Residues 99-266 of the propeptide have been suggested to be involved in stabilization of myostatin (Jiang, Liang et al. 2004), which may be necessary for export of both the complex and precursor protein. Although evidence supports some level of structural rearrangement on latent complex formation, a proportion of the propeptide/growth factor interactions involved in stabilization may be conserved between the precursor and the latent complex. Residues 99-266 are predicted to be β-sheet-predominant and contain less random coil relative to the N-terminus; an increase in structure may provide the proposed stability. However, limited proteolysis results suggest decreased structural stability of this region relative to the N-terminus (Fig. 4.6). Therefore, further investigation is necessary.

5.2.4 Inhibition by the myostatin propeptide

The role of the propeptide in binding and inhibition of growth factor activity is well- documented (Hill, Davies et al. 2002; Jiang, Liang et al. 2004; Yang and Zhao 2006). One possibility is that the propeptide blocks the receptor-binding site of the growth factor in a manner similar to follistatin (Cash, Rejon et al. 2009) and/or BMP-7 (Sengle, Ono et al. 2008); however, no structural evidence to support this has been published.

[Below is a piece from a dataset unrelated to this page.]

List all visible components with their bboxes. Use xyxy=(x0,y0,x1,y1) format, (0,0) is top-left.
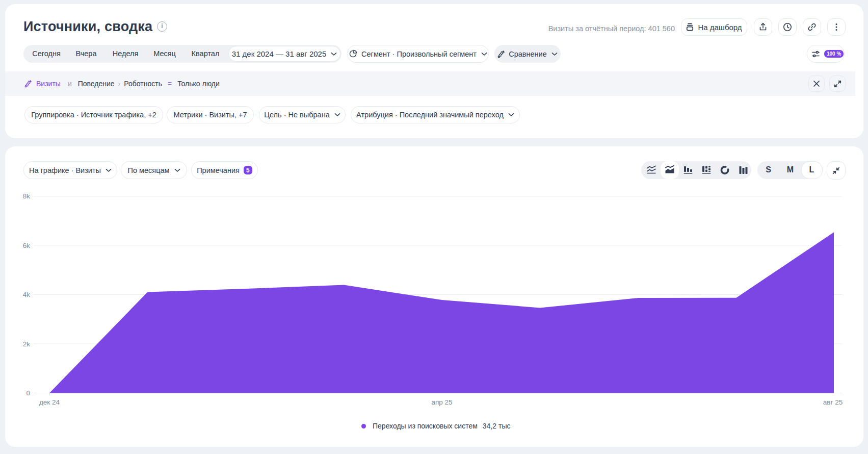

Deletion mutagenesis has shown residues 42-115 of the propeptide to be responsible for inhibition (Jiang, Liang et al. 2004). This region is predicted to consist of two N- terminal α-helices and a C-terminal β-sheet (Fig. 4.1), separated by a region of predicted intrinsic disorder (Fig. 5.1). Interestingly, the disordered region contains the putative metalloproteinase cleavage site involved in post-secretion activation of the mature growth factor (Wolfman, McPherron et al. 2003; Lee 2008). The predicted intrinsic disorder may therefore be functional, allowing protrusion of the sequence for cleavage and growth factor activation.

After cleavage, structuring of disordered regions may result in enhanced interactions of the propeptide with the growth factor dimer, for high affinity and specificity binding and inhibition.

How might cleavage result in release of the myostatin growth factor? In vitro, heat and acid treatment can be used to activate latent myostatin (Zimmers, Davies et al. 2002; Funkenstein and Rebhan 2007). Acid treatment is most likely to have a similar effect as in vivo metalloproteinases, with cleavage at one of the many aspartate residues present in the inhibitory domain (Smith 2002). Heat-induced release probably stems from denaturation of the propeptide, especially if some regions of propeptide are protruding and relatively flexible.